奥へ進むとちょうど四、五人の女子が連れションに来ていたらしく、個室の外のスペースでぺちゃくちゃと話していた。が、俺が入っていくと悲鳴が上がった。
「な、何、何?」
「ここ女子トイレなんだけど」
「変態」
「まあ、落ち着け。俺だ、俺。八代正。お前らが大好きな八代だよ。だから、そんなに慌てることないだろう?むしろ嬉しいくらいなんじゃないの。お前らが大好きな俺が女子トイレに入って来てくれたんだから。お前らときたら本当に俺のこと好きだからな。まあ、今回はサービスで来てやったよ」はっきり言って自分でも何を言っているのか分からない。
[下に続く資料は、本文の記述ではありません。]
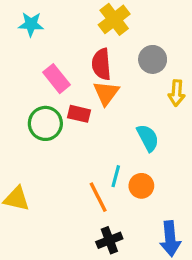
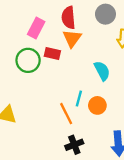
pink rectangle: (57, 79) -> (36, 28), turned 66

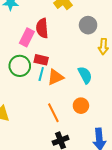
red semicircle: (68, 18) -> (42, 28), moved
orange triangle: (72, 38) -> (55, 77), moved, turned 30
cyan line: (79, 99) -> (41, 74), moved

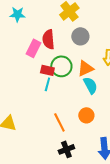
gray circle: (88, 25) -> (80, 36), moved
green circle: (20, 66) -> (61, 66), moved
orange triangle: (55, 77) -> (85, 68), moved

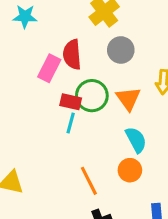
orange triangle: (85, 68) -> (128, 99), turned -42
cyan semicircle: (90, 85) -> (136, 140), moved

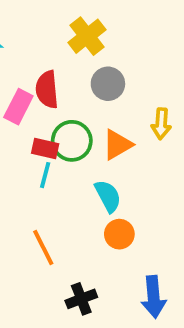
orange triangle: (128, 99) -> (117, 145), turned 36
cyan semicircle: (136, 140) -> (108, 196), moved
orange line: (89, 181) -> (43, 247), moved

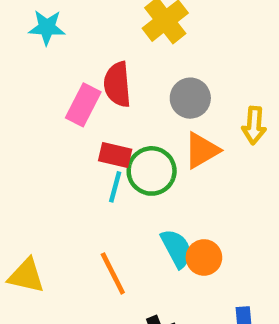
gray circle: (108, 84) -> (190, 98), moved
green circle: (72, 141) -> (152, 171), moved
cyan semicircle: (108, 196) -> (177, 248), moved

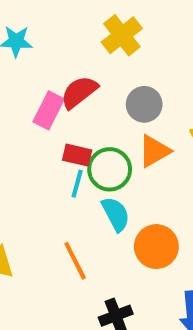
red semicircle: (117, 84) -> (79, 92), turned 57
cyan semicircle: (177, 248) -> (116, 214), moved
orange circle: (204, 257) -> (156, 247), size x1.4

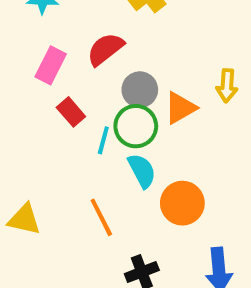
gray circle: (144, 104) -> (140, 90), moved
pink rectangle: (49, 110) -> (51, 65), moved
red rectangle: (77, 155) -> (71, 112), moved, turned 36

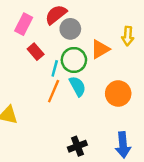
gray circle: (140, 90) -> (70, 29), moved
orange circle: (182, 203) -> (118, 93), moved
orange line: (101, 217) -> (54, 91), moved, turned 50

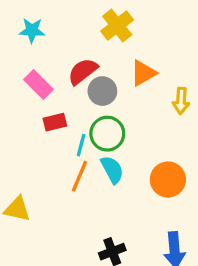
pink rectangle: (24, 24) -> (39, 84), turned -72
orange triangle: (100, 49) -> (143, 73), moved
red rectangle: (36, 52) -> (55, 122), turned -63

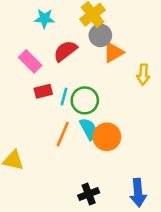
cyan star: (32, 30) -> (44, 18), moved
gray circle: (102, 91) -> (100, 35), moved
cyan line: (81, 145) -> (64, 96), moved
orange circle: (168, 179) -> (107, 137), moved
しかし、とにかくこいつら協力を取り付けなければ。早くしないと、あの三人組が常識と復讐心の間の葛藤を乗り越えて女子トイレへ突撃してこないとも限らん。
「なんだぁ、八代くんじゃん」
「でも、来るなら来るって言ってくれないと」
「いきなりじゃ」
「でも、凄いラッキーじゃない?」
「そだね」
予想はしていたが、本当にあんな滅茶苦茶な理屈で説得できるとは。
「まあ、そこでサービスの対価っていうのかな、あ、それじゃあサービスじゃないじゃんって突っ込みは無しね。まあ、協力して欲しいことがあるんだわ」
「なに?なに?」
「それしたら、八代くんの私たちへの好感度上がるの?」
「上がる、上がる。まあ、まだ全然付き合うとかいうレベルにはならないけど、確かに上がるよ」
女子たちは嬉しそうに顔を見合わせてから「協力するよ」と言った。
「ありがとう。何をやってほしいかと言うと、今、女子トイレのすぐ外に変態男三人組がいるんだが、そいつらの足止めをしてほしい。何だか訳の分からない難癖付けてきて追われてるんだよね、俺。だから、君たちが全員でワッと出て行って、三人を押し倒してくれたら、その隙に俺が逃げれる。たった、これだけだ。やってくれるかな?」
「オッケー」
「任せて」
「要するに時間を稼げばいいんだよね」
「軽い、軽い」
「いけるよー」
「よし、頼む」そう言って女子トイレの入口の方へ戻ると、三人組がまだ入り口で入るか入るまいかの口論をしているのが聞こえてきた。「今だ、行け」
走ってタックルでもかますのかと思いきや、女子たちは普通にしゃべりながら入口の角を曲がっていった。
「でさー、あれ、何やってるんですか?」
「ここ女子トイレですよ」
「ああ、いやこれは…」
「ええぇ、もしかして覗き?」
「うわ、変態」
「違う!そうではない」
「じゃあ、何なんですか?」
「ホント、何なんですか?答えて下さいよ、ねぇ」
曲がり角から見ていると、女子たちは詰問しながら三人組を階段の方の壁際までずいずいと押し込んでいった。よし、うまくいった。
俺は飛び出した。
「あ、八代がいたぞ」
「話を逸らさないでください」
すぐに気付かれたが、女子たちが押しとどめている。俺は二年の教室が並ぶ廊下を走り、体育館の方へ向かった。隣の棟の二階にある体育館への渡り廊下前まで来た時、背後から叫び声が聞こえてきた。
「待ちやがれ、八代」
誰が待つものか。女子たちが首尾よくやってくれたおかげで随分と間が開いている。俺は体育館へ飛び込んだ。
「きゃあ」
「うおっ」
急に飛び込んだせいで横から来ていた女子にぶつかりそうになった。
「すまん」
「あ、いえ」
相手の恰好からするに、どうやらバスケ部のようだ。これはラッキーである。辺りを見回すと、すぐそばに箕畑がいた。
「箕畑」
「や、八代くん。どうしたんだ?」呼びかけられた箕畑は緊張気味に答えた。
「すまないけど、ちょっと協力してくれないか。今俺は男の三人組に追われてるんだ」と言った瞬間、「いたぞ、あそこだ」という声とともに渡り廊下の向こう側に三人組が現れた。
「あの人たち?」
「そうだ。あいつらを足止めしてくれ。どんな手段を取っても構わない」責任は取らないけど。
「分かった。やってみる」
「頼む。強い女を見せてくれ」
「うん。任せて」
実に適当にかけた発破なのに、箕畑の目には一瞬でやる気がみなぎった。俺が体育館の反対側の扉へ向けて走り出すと、箕畑は部員を呼び集めて体育館の出入り口を固める。
「ちょ、お前ら、そこを通せ」
「ディーフェンス、ディーフェンス」
「どけったら」
「ディーフェンス、ディーフェンス」
ははは。さすが箕畑の率いる女子バスケ部だ。あのディフェンス力なら全国も夢じゃない。頑張りたまえ。
俺は反対側の出入り口から体育館を飛び出し、外通路の階段から一階へと下りて、駐輪場に駆け込んだ。
よし、陰険部の部室に繋がる通路の出入り口付近には人がいない。
俺は駐輪場の隅まで行き、地面に設置された入口を開けて中へ入った。